I was thinking about this a lot on Sunday after the aforementioned family affair of a work weeekend. I was worn out, as due to some scheduling issues, I found myself with three different shoots between Friday and Sunday and the need to return a bulk of my pulls on Saturday. It was more work than I typically do on any weekend, and yet, being able to do it with my tribe made me feel a little bit like I wasn't exactly working. It made it seem a little bit fun. Suffice to say I did not know what to do with that feeling.

So I did what I always do when I don't know what to do about something: I looked at the interwebs (I have a problem, I realize). And I somehow got stuck on Carine Roitfeld.
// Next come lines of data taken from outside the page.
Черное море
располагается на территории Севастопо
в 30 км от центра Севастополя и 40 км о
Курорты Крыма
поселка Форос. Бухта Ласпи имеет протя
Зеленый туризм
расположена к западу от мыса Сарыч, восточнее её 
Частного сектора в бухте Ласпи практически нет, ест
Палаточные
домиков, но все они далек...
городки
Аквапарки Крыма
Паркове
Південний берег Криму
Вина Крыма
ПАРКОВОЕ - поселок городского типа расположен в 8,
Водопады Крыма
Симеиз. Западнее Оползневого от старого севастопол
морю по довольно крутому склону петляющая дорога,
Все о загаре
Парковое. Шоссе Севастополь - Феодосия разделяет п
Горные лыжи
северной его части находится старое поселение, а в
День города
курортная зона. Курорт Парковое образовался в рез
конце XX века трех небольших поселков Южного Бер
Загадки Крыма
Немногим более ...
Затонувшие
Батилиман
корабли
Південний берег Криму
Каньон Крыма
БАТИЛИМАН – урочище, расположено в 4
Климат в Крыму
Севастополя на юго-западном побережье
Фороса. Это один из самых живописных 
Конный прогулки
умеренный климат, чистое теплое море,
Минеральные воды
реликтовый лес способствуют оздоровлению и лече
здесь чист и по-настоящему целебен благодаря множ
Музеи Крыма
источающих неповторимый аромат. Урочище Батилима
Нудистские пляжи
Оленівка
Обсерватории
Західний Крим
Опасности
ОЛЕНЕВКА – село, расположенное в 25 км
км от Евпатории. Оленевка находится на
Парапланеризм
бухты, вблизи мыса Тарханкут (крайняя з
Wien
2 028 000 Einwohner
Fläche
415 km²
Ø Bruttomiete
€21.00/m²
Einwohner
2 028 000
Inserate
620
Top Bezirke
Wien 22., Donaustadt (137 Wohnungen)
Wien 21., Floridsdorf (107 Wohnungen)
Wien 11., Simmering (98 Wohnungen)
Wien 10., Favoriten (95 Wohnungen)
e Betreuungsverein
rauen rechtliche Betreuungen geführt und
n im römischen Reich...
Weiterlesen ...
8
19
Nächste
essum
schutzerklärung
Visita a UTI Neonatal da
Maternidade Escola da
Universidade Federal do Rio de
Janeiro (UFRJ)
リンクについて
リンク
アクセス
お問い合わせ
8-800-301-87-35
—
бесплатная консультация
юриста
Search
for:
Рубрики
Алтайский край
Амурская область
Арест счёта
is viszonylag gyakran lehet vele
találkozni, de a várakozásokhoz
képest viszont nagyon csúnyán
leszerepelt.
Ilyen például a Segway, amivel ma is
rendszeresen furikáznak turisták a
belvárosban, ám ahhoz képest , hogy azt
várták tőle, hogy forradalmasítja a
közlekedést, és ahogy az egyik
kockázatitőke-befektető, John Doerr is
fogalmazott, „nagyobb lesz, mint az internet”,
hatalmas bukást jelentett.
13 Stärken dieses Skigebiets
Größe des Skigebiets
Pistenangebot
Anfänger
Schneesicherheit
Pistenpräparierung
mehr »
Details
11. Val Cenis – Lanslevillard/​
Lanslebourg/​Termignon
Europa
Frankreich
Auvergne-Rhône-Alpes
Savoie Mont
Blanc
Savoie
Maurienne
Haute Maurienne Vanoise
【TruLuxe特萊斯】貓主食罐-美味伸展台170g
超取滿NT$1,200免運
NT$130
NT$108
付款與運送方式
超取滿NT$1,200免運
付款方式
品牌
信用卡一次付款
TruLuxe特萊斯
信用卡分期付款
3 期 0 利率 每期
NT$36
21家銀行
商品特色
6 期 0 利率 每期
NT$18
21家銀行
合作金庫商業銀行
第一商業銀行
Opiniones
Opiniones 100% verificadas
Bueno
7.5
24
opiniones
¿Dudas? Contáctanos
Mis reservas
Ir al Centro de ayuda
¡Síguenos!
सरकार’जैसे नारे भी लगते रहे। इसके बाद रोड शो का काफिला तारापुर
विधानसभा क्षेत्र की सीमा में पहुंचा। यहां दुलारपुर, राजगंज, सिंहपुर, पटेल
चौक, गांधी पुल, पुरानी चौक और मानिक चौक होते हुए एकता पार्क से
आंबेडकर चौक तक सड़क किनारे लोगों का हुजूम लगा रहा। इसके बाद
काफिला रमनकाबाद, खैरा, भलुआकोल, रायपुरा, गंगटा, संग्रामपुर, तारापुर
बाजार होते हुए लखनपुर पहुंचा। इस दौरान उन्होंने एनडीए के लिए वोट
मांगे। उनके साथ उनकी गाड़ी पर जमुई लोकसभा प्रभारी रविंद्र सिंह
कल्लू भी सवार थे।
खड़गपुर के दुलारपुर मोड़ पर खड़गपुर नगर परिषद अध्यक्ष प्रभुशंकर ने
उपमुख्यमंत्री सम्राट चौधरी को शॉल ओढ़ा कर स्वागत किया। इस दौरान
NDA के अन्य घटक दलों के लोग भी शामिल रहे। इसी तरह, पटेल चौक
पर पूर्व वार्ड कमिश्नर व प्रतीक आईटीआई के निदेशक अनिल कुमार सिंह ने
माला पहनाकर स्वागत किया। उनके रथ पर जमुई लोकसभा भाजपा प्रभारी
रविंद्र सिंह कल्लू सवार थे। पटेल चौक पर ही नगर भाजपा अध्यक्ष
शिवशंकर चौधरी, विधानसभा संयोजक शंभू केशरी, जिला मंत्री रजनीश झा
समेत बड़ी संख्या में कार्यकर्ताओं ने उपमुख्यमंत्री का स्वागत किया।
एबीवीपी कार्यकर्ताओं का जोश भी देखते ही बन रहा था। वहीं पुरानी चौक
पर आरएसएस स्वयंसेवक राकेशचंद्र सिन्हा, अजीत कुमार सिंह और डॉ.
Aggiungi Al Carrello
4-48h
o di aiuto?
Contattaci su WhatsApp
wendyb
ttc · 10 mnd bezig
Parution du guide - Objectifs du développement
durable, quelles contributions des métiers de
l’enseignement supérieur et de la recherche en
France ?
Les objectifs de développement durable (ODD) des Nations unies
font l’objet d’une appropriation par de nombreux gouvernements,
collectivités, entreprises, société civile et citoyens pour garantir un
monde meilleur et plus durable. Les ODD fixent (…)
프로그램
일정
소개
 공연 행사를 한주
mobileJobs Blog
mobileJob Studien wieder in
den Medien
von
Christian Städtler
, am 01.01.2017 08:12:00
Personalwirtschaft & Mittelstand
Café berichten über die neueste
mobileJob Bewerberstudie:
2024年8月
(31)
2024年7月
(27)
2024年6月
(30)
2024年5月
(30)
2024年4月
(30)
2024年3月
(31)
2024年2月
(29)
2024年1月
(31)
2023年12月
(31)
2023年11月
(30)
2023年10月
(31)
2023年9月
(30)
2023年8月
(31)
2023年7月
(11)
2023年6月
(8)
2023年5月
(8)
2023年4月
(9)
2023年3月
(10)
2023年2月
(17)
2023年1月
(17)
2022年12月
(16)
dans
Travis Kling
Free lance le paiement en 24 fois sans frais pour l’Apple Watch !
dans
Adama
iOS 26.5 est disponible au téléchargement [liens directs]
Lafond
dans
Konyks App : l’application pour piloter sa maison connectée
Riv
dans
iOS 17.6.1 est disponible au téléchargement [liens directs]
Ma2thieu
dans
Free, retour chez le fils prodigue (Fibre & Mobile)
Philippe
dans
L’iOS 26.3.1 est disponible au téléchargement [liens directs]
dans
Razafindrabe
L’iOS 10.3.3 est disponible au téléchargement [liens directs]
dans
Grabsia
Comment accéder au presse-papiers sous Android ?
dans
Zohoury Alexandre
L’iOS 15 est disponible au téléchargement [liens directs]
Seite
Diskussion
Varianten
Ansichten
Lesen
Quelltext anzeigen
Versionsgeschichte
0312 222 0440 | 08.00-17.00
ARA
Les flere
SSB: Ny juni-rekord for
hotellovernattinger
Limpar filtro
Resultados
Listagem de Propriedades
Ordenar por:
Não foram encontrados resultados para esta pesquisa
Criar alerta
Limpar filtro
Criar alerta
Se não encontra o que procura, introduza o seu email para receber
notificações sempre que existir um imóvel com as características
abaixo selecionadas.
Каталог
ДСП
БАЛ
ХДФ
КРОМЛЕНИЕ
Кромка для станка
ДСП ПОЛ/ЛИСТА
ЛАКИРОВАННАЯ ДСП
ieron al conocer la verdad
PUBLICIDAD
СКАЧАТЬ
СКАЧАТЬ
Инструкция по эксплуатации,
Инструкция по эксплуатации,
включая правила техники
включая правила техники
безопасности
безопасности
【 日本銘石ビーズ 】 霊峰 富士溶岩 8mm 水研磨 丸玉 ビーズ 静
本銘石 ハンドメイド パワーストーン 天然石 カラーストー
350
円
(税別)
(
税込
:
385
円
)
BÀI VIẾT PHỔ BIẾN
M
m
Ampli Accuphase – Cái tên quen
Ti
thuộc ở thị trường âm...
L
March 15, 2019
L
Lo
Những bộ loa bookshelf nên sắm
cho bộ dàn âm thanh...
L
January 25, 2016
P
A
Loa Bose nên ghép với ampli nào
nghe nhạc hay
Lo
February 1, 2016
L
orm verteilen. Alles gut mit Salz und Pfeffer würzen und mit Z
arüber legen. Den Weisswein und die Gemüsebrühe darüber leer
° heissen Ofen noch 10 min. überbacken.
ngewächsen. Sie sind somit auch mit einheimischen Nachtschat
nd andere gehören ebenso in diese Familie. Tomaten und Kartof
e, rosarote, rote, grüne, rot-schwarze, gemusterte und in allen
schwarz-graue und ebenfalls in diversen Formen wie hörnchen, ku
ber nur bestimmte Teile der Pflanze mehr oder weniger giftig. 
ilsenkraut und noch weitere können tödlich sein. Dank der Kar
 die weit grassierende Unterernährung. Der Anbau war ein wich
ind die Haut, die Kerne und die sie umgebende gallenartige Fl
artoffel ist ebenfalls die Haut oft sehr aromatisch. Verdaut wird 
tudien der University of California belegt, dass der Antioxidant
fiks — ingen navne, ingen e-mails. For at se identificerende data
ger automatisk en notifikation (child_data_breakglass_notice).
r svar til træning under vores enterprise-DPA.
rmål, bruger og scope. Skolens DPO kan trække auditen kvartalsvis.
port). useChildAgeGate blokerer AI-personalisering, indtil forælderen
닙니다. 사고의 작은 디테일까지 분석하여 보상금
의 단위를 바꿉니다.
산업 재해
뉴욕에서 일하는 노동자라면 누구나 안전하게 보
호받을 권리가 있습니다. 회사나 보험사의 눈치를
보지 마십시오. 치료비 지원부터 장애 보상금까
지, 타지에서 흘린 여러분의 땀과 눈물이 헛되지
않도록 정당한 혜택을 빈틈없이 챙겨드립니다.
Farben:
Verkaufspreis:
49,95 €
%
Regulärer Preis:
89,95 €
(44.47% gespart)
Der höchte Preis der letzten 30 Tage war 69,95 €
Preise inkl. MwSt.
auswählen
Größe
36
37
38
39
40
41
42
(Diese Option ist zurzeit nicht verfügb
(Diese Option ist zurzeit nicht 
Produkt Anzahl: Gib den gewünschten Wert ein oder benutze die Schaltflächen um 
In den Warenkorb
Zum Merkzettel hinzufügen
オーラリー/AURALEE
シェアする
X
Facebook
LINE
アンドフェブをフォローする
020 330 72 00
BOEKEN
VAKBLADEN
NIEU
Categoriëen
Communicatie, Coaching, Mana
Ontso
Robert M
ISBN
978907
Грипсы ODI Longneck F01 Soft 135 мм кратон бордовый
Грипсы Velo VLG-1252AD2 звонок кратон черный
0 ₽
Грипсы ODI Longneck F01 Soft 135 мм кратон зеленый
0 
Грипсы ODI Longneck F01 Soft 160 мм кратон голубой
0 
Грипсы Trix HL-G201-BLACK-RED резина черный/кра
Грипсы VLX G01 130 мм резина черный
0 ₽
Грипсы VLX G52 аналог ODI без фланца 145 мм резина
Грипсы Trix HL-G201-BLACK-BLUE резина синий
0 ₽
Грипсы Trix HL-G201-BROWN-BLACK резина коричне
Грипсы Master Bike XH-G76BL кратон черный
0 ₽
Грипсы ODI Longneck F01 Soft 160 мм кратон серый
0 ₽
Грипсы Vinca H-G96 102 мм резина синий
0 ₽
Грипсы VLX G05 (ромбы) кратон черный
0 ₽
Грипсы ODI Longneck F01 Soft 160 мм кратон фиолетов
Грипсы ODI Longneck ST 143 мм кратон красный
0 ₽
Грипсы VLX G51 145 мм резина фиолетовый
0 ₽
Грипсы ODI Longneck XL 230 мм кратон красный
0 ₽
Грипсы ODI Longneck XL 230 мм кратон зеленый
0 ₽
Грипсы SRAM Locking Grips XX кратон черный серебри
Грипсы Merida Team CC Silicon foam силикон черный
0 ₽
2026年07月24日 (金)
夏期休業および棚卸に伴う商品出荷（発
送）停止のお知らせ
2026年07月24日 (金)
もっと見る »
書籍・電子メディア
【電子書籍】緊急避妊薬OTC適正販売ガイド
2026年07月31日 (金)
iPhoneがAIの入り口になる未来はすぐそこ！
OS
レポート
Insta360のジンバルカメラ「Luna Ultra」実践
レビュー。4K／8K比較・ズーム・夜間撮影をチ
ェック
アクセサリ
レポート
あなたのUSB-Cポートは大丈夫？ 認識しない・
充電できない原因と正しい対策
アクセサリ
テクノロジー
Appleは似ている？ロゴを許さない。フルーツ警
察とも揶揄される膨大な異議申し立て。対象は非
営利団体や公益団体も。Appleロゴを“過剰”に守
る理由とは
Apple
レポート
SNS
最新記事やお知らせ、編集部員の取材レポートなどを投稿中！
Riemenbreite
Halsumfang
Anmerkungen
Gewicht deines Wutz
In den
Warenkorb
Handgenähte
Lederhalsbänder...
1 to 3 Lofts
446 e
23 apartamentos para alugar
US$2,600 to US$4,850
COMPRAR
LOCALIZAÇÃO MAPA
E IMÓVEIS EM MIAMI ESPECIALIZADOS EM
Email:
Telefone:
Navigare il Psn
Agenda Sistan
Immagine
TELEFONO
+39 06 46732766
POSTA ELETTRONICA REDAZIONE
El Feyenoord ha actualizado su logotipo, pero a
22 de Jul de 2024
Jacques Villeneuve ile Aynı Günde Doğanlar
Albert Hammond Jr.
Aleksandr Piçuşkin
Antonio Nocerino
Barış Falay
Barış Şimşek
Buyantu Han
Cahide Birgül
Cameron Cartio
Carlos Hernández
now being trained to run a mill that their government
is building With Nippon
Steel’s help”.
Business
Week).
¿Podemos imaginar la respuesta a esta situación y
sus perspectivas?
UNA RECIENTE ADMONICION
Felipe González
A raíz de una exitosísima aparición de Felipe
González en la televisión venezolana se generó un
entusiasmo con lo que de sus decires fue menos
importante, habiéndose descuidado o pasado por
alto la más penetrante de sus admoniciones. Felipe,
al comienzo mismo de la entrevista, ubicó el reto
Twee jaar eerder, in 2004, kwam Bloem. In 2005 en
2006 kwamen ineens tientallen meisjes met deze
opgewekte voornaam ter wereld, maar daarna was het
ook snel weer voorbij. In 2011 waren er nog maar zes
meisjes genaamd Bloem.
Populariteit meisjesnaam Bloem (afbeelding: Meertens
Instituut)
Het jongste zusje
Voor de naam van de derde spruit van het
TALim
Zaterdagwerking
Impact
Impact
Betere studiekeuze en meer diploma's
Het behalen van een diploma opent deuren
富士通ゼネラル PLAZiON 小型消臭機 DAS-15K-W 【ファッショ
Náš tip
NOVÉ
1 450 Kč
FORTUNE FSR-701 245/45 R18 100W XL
And while I was stuck, I came across a couple of her quotes that made me feel a bit better about the entire enterprise...

Like this one:
I always mix personal life and work, because when you love fashion, it is not work. Fashion becomes a passion. So you don't finish Friday and have the weekend off. You have to mix work with your kids, their education, your family and finally everything comes together very easily. I am very happy with the results. I don't regret anything and I am very close to my family, which was always the most important thing for me. (Hint Mag)
And this one too:
 My life is mixed with my work, so there’s no weekend, it’s everything mixed – fashion and life. I have a picture of my dad where he is wearing a Peruvian sweater and then we have Helena Christensen wearing the same sweater in a fashion shoot for French Glamour in Peru. Everything is mixed. I think this is charming. It’s something personal. (Dazed digital)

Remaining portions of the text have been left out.